For some reason one of the PO of my 1.8t B3 painted the IC with black paint. He obviously didn't know spray paint wouldn't last more than a few months of salt and stone chips. Now it really looks like a crap half-assed DIY turbo job with a cheap IC with a bunch of bent fins.
Is it safe to sandblast an intercooler? I doubt it would pierce and I would do it from a certain distance.


----------



## Jeebus (Jul 8, 2001)

*Re: Weird question, sandblasting intercooler? (Black Smokin' Diesel)*

I have sandblasted radiators which are way more fragile then a IC.


----------



## stntman (Sep 19, 2002)

*Re: Weird question, sandblasting intercooler? (Jeebus)*

dont they make an IC spray paint? you could just touch it up with that...


----------



## Burnitwithfire (May 14, 2005)

*FV-QR*


_Quote, originally posted by *stntman* »_dont they make an IC spray paint? you could just touch it up with that...


Maybe but I'd have to get the old stuff off anyway.

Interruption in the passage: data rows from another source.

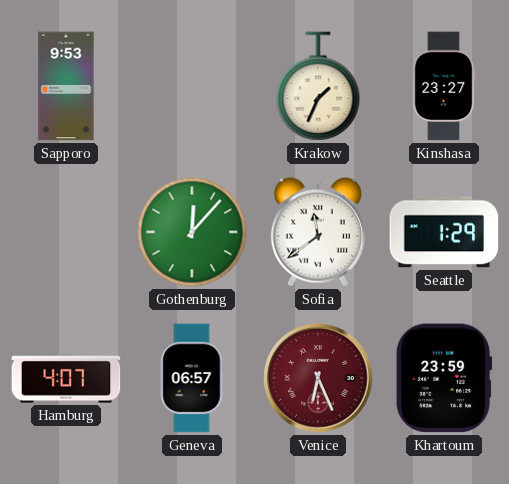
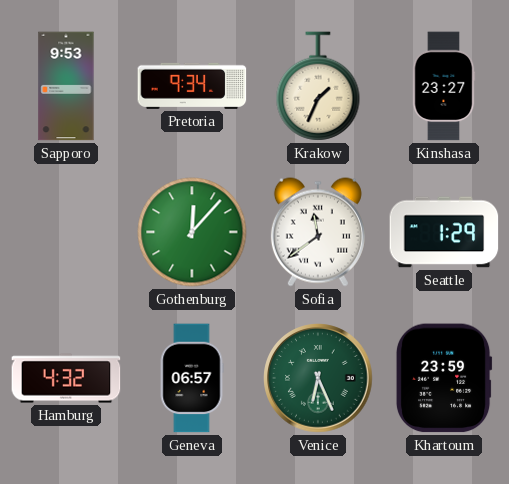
Pretoria: none -> 9:34
Hamburg: 4:07 -> 4:32
Venice dial: burgundy -> green
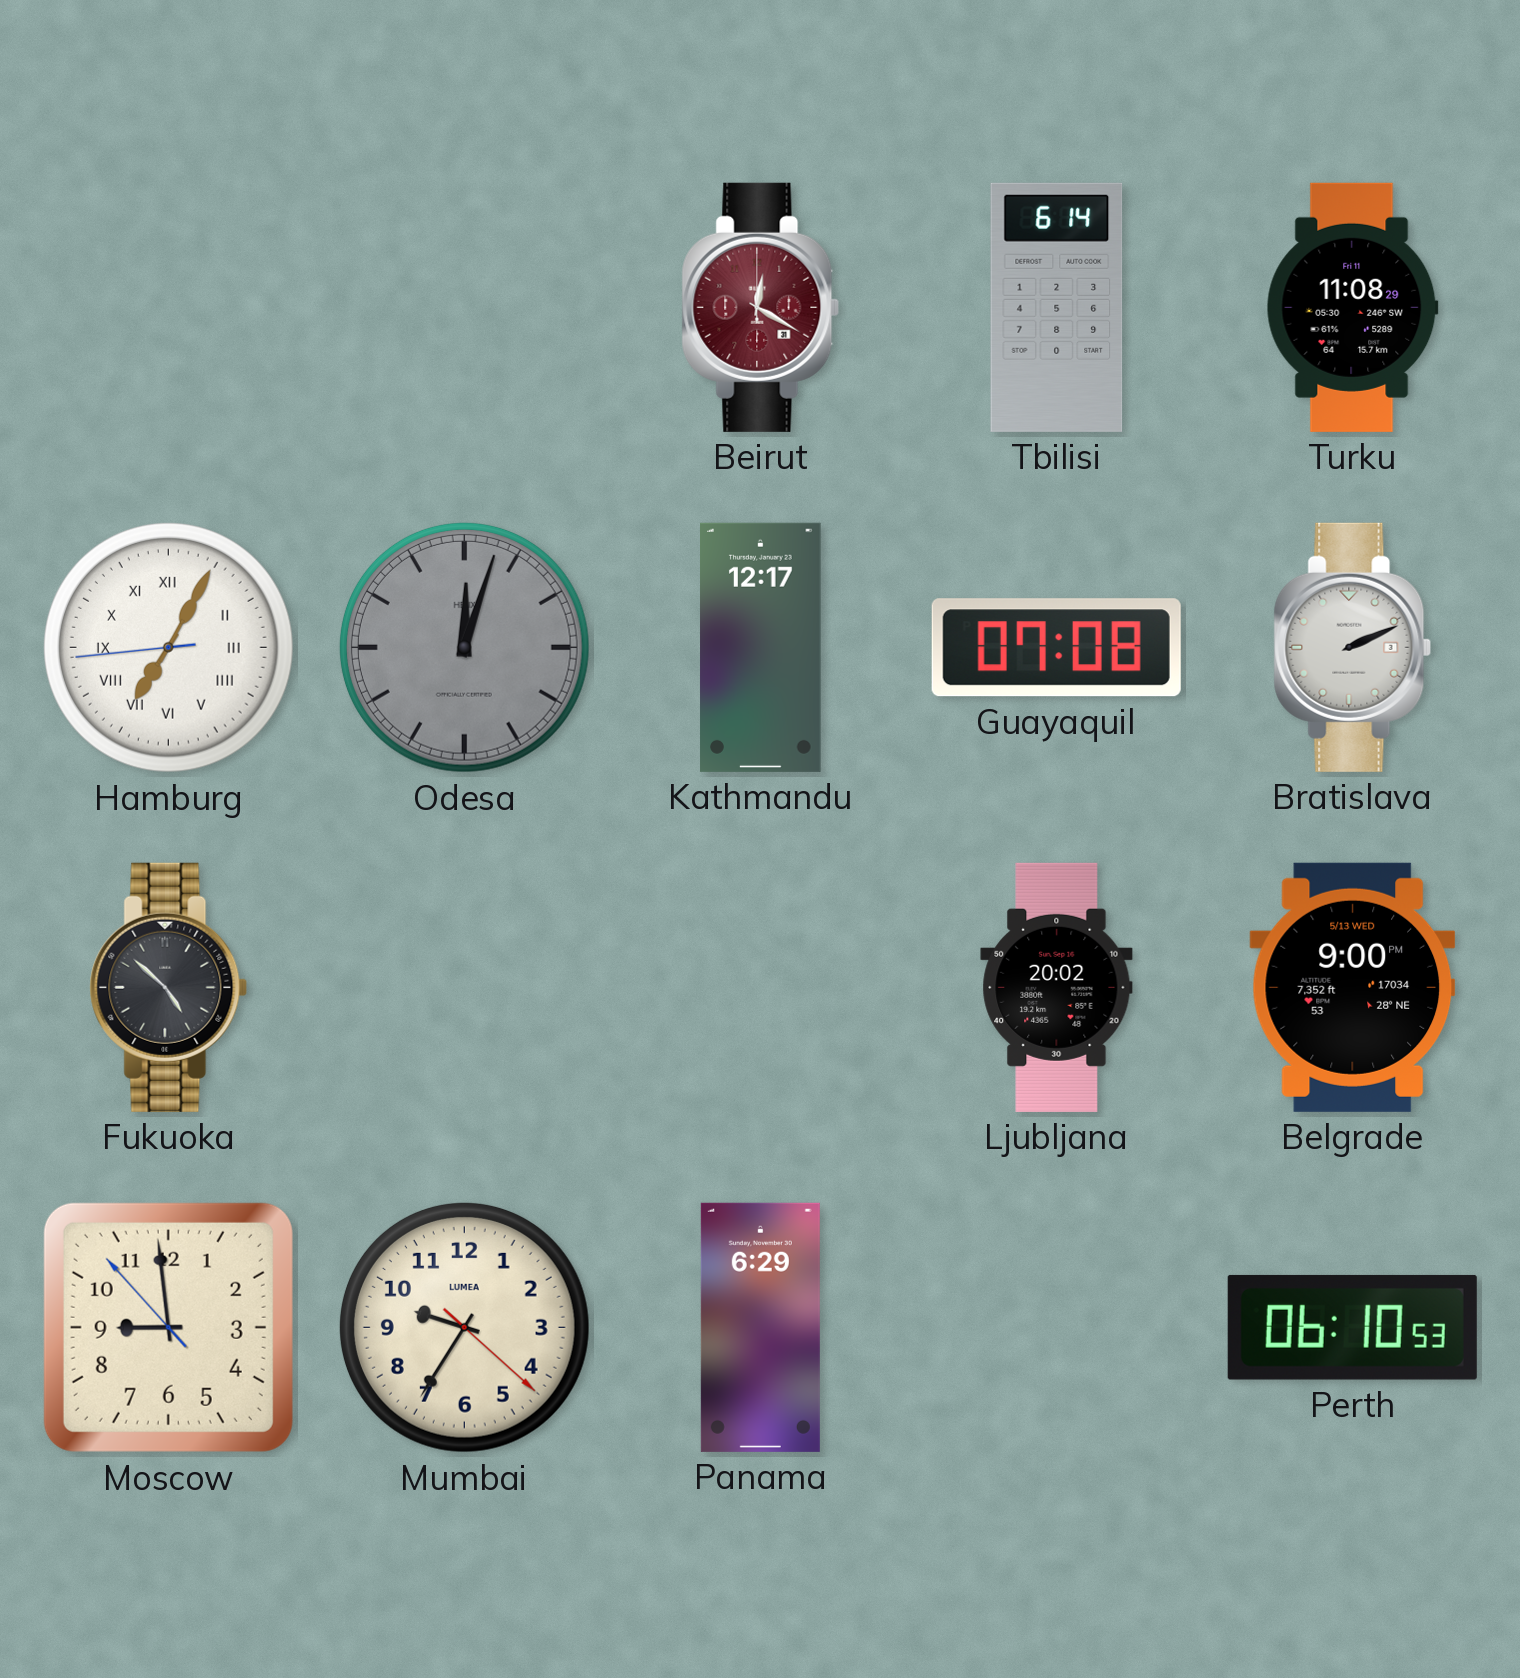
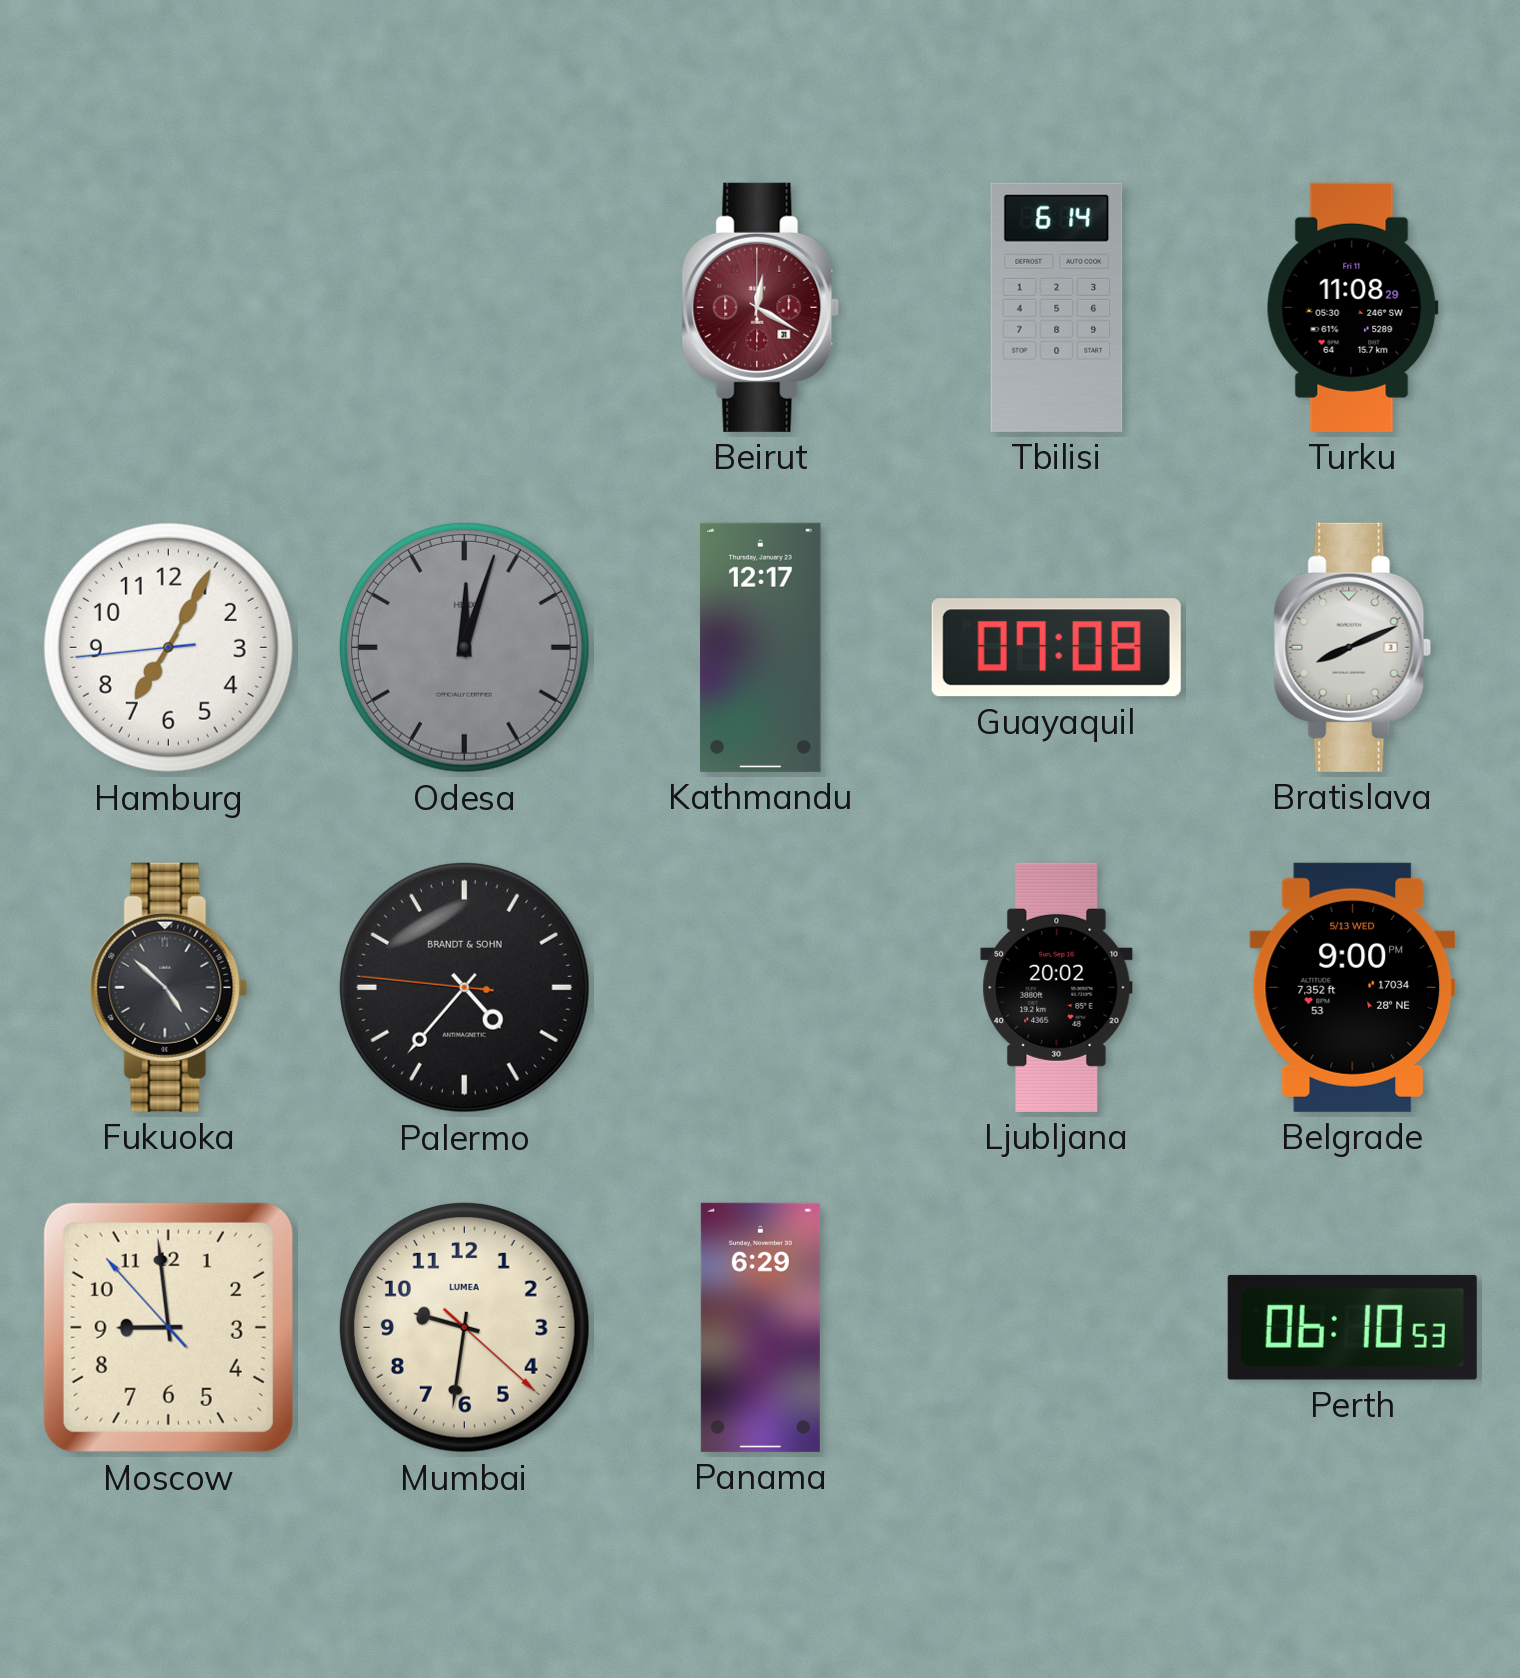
Hamburg numerals: Roman -> Arabic
Bratislava: 2:11 -> 8:11
Palermo: none -> 4:36
Mumbai: 9:35 -> 9:31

_Quote, originally posted by *Jeebus* »_I have sandblasted radiators which are way more fragile then a IC. 


Good to know!!


----------



## xblueinsanityx (Nov 20, 2005)

maybe some aircraft paint stripper


----------



## SlammedGolfIII (Nov 18, 2003)

*Re: (xblueinsanityx)*

Yeah it would probably work fine just so long as you dont use a heavy grit blast media......you would be surprised how viscious stuff like black diamond and other heavy grit media can be.......


----------



## stntman (Sep 19, 2002)

*Re: (SlammedGolfIII)*

oh and they have the soda blasting options thats super gentle on the metal itself but pulls everything off of it and is environtmentaly (sp) safe so you can do it right in your front yard, i saw adds of people doing their entire car in a backyard.


----------



## VOLKS-MAN (Oct 7, 2000)

*Re: (stntman)*

If you touch-up the paint on the intercooler, how close do you have to be to notice the touched-up chips???
Either way, sand blasting or soda blasting will leave particles that might effect transfer efficiency or block flow. I would use paint stripper or touch the paint up.
Cost vs reward...


----------



## Burnitwithfire (May 14, 2005)

*FV-QR*


_Quote, originally posted by *VOLKS-MAN* »_If you touch-up the paint on the intercooler, how close do you have to be to notice the touched-up chips???
Either way, sand blasting or soda blasting will leave particles that might effect transfer efficiency or block flow. I would use paint stripper or touch the paint up.
Cost vs reward...



It's not much about chips as it is about how little paint is left on the IC. 90% of it peeled off. Paint stripper would work but the aluminum has slight surface corrosion that sandblasting would take care of.
I'll look at it closely tomorrow.

_Quote, originally posted by *stntman* »_oh and they have the soda blasting options thats super gentle on the metal itself but pulls everything off of it and is environtmentaly (sp) safe so you can do it right in your front yard, i saw adds of people doing their entire car in a backyard.


I work in a bodyshop so I would do it using the same stuff we use on rust. It's super fine sand. It doesn't damage steel from up close.


----------



## VOLKS-MAN (Oct 7, 2000)

*Re: FV-QR (Black Smokin' Diesel)*

Sand is still highly abrasive despite the size of the grains of sand. If you are set on blasting with sand I would do a pressure test after to ensure no leaks. If there are not leaks than you are good to go!


----------



## benny_mech (Mar 5, 2003)

*Re: FV-QR (Black Smokin' Diesel)*

I'd use glass bead.


----------



## Krieger (May 5, 2009)

paint stripper or another liquid... i wouldnt sand blast it, cuz u might bend it all up or cause a leak.


----------



## Burnitwithfire (May 14, 2005)

*FV-QR*


_Quote, originally posted by *Krieger* »_paint stripper or another liquid... i wouldnt sand blast it, cuz u might bend it all up or cause a leak.


I know the endtanks won't be damaged but the fins have me worried. They are pretty thin.


----------



## blubayou (Oct 3, 2001)

*Re: FV-QR (benny_mech)*


_Quote, originally posted by *benny_mech* »_I'd use glass bead. 

ditto. That's what I use on aluminum (RS's etc) when I blast it. Great at taking off paint without damaging the metal.


----------